Nitrogen effect estimates compared between the simple model and the SMIPS-augmented model.

From the comparison of the effect sizes for the nitrogen treatment, we can see that ignoring the effect of soil moisture in the simple model underestimates the direct nitrogen treatment effect. The augmented model, in contrast, accounts for the soil moisture and the potential nitrogen volatilisation that may occur in higher soil moisture conditions. ## Simplified collection with `collect_tern_data()` The hand-written `for` loop above is shown for didactic purposes — it makes the per-date COG read and per-site point extraction explicit. For routine use, `collect_tern_data()` performs the same operation vectorised across locations, with one COG open per (dataset, date, variant) regardless of the number of points.

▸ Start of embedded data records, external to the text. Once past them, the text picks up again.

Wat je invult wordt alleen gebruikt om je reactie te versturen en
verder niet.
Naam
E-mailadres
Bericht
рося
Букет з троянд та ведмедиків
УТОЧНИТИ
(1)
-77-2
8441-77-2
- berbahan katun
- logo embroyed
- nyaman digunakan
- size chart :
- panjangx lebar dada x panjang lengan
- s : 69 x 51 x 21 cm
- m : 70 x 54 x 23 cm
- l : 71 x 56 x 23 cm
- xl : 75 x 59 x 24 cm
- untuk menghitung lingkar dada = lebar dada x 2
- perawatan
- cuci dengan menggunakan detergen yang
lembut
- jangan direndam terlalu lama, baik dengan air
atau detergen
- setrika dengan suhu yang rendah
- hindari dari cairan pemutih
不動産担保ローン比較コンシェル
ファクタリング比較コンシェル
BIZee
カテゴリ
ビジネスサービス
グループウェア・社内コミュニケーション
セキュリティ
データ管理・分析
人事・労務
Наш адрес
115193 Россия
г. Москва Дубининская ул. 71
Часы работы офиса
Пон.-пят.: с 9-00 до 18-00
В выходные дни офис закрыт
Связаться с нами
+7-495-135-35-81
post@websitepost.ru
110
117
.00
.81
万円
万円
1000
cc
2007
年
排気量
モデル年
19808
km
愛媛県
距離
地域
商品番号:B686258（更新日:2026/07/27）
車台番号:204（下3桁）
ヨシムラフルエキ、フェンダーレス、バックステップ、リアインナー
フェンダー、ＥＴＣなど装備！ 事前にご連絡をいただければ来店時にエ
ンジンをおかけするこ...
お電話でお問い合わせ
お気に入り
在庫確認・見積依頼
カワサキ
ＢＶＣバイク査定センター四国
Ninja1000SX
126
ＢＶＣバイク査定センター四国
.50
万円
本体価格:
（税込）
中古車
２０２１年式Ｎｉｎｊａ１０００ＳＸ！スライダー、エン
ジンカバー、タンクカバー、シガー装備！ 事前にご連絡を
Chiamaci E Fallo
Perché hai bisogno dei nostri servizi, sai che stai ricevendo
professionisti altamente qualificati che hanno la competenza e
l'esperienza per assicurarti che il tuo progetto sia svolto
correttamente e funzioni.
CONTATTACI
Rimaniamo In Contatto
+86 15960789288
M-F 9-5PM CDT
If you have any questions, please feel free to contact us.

The same `SMindex` time series can be produced with a single call: ``` r smips_dt <- collect_tern_data( xy = data.frame(lon = sites$Longitude, lat = sites$Latitude), date_range = c(start_date, end_date), datasets = "SMIPS", smips_collection = "SMindex", verbose = FALSE ) head(smips_dt) ``` `smips_dt` is a `data.table` with one row per (date, location); a single extraction call replaces the inner `terra::extract()` of the loop. The example above is shown with `eval=FALSE` to avoid duplicating the network traffic already performed by the loop; the output schema is identical to `smips_data` apart from the column name (`SMIPS_SMindex` rather than `smips_smi_perc`).